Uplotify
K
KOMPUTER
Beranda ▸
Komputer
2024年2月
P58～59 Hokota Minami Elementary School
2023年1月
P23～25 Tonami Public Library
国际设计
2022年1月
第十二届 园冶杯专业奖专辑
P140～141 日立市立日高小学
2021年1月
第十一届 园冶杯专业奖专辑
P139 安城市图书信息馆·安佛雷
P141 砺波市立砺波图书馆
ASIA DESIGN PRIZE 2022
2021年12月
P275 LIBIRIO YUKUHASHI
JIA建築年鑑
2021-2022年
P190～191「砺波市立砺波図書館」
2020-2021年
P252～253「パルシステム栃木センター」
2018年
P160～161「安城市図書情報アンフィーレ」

**EXERCISE PROMPT**
All entries above are to be repeated verbatim, down to the last line.

**ANSWER TO THIS PROBLEM**
Uplotify
K
KOMPUTER
Beranda ▸
Komputer
2024年2月
P58～59 Hokota Minami Elementary School
2023年1月
P23～25 Tonami Public Library
国际设计
2022年1月
第十二届 园冶杯专业奖专辑
P140～141 日立市立日高小学
2021年1月
第十一届 园冶杯专业奖专辑
P139 安城市图书信息馆·安佛雷
P141 砺波市立砺波图书馆
ASIA DESIGN PRIZE 2022
2021年12月
P275 LIBIRIO YUKUHASHI
JIA建築年鑑
2021-2022年
P190～191「砺波市立砺波図書館」
2020-2021年
P252～253「パルシステム栃木センター」
2018年
P160～161「安城市図書情報アンフィーレ」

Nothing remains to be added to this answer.